Vacationer-starved Caribbean islands woo homebound staff

As soon as London, England’s first coronavirus lockdown, ended last summer, Abbie Sheppard, 24, took a short vacation to Bermuda. Four months later, the vacation is long gone, but it’s still there – one of the thousands of people lured to islands in the Caribbean and North Atlantic with programs aimed at catching distant workers.

“I just never went back,” Sheppard, the chief of staff at celebrity booking firm Cameo, said over the phone.

With traditional tourism plagued by the pandemic and many in Europe and North America working from home in the midst of shorter days and falling temperaturesIslands in the Caribbean try to attract longer-term visitors. It’s the sun-kissed version of the road driving and temporary rental trend seen in summer.

Barbados, the Cayman Islands, Aruba, Puerto Rico, and St. Kitts and Nevis are among those soliciting local workers from overseas. This differs from the pandemic promotions of some islands for the sale of secondary passes at a discount.

Recruiting workers is a delicate balancing act.

Most of the Caribbean has been spared the worst of the pandemic. By closing borders early and closing cruise ships early, many islands have managed to keep the virus at bay. Only eight locations in the western hemisphere have not reported any COVID-19 deaths, and they are all small islands in the Caribbean and Atlantic.
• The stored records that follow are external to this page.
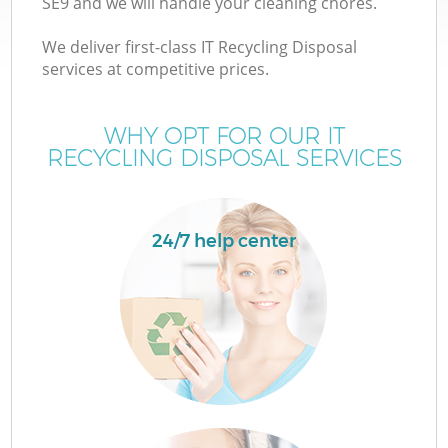
SE9 and we will handle your cleaning chores.
We deliver first-class IT Recycling Disposal
services at competitive prices.
WHY OPT FOR OUR IT
RECYCLING DISPOSAL SERVICES
24/7 help center
Co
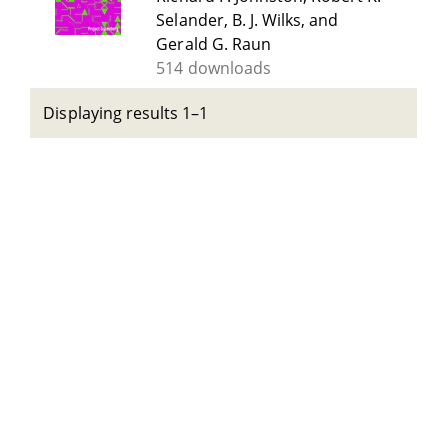
Selander, B. J. Wilks, and
Gerald G. Raun
514 downloads
Displaying results 1–1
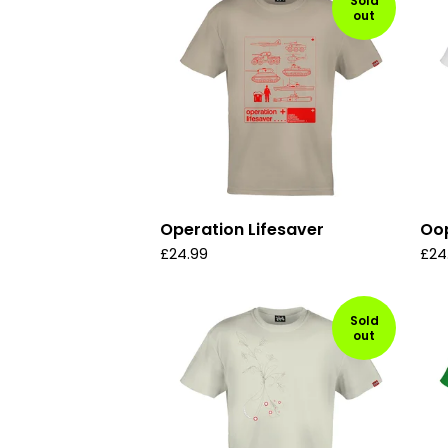
Sold
out
Operation Lifesaver
Oo
£
24.99
£
24
Sold
out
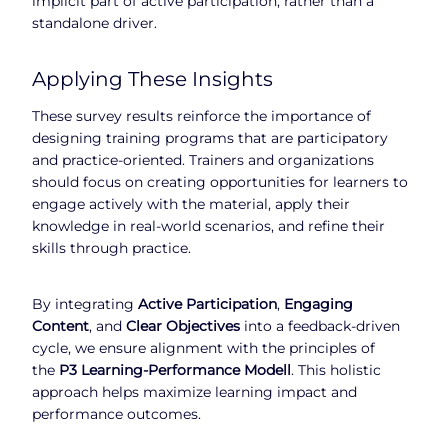
implicit part of active participation, rather than a
standalone driver.
Applying These Insights
These survey results reinforce the importance of
designing training programs that are participatory
and practice-oriented. Trainers and organizations
should focus on creating opportunities for learners to
engage actively with the material, apply their
knowledge in real-world scenarios, and refine their
skills through practice.
By integrating
Active Participation
,
Engaging
Content
, and
Clear Objectives
into a feedback-driven
cycle, we ensure alignment with the principles of
the
P3 Learning-Performance Modell
. This holistic
approach helps maximize learning impact and
performance outcomes.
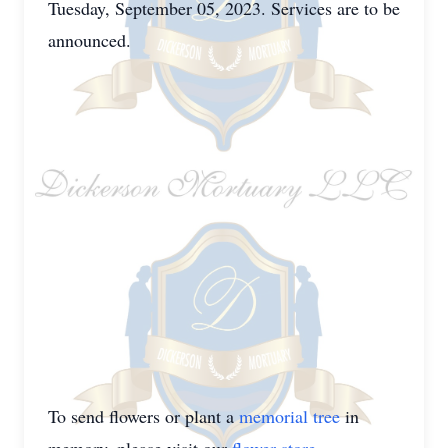
Tuesday, September 05, 2023. Services are to be
announced.
To send flowers or plant a
memorial tree
in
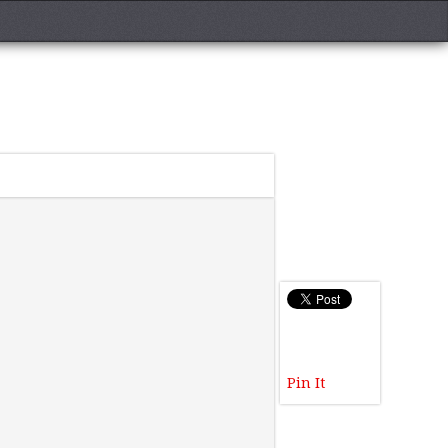
Pin It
Security has been a huge cost. Travel and hospitality make up 20% to 90% of the economy in the CaribbeanThis makes the region one of the most touristic areas on the planet. The International Monetary Fund expects GDP in large parts of the region to fall by 9.9% this year.

Now that the US and Europe are seeing a second surge, the islands are struggling to welcome visitors again without rolling out the red carpet for COVID-19.
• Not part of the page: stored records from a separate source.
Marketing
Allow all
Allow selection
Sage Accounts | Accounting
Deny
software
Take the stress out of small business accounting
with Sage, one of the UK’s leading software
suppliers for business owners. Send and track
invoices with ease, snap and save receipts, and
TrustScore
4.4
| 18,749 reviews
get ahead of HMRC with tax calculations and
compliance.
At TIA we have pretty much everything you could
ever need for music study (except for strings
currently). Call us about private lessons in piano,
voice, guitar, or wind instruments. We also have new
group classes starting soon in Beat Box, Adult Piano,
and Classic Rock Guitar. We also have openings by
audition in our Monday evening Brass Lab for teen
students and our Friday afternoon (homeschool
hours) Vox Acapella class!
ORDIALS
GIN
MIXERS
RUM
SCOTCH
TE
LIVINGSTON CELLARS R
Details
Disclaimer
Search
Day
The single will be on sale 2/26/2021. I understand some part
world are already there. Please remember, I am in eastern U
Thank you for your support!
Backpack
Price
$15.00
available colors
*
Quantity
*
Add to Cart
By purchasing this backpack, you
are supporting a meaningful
Travelers entering Bermuda must present a negative coronavirus test when boarding the plane and will be retested four more times within two weeks before being allowed to move freely. The island of 64,000 has reported 222 cases and nine deaths.

That makes it one of the toughest testing programs in the world, a hassle for tourists but a perk for remote workers.

In addition to the proximity to the US east coast and the robust business infrastructure, “one of our unique selling points is clearly how well we were able to deal with the virus,” said Prime Minister David Burt.

Bermuda has received nearly 600 applications since the remote worker visa program started in July. It’s a drop in the ocean – but every drop counts.

Barbados has also gone to great lengths and has hosted nearly 3,000 remote workers since the Barbados Welcome Stamp was launched in July.

“We have no plans to end the program,” said Eusi Skeete, US director at Barbados Tourism Marketing. “It has extended the life cycle of visitors to our island.”

The competition is heating up. The Cayman Islands, which remain closed to general tourism, last month launched their Global Citizen Concierge program for remote workers who earn more than $ 100,000 a year and provide proof of employment and health insurance.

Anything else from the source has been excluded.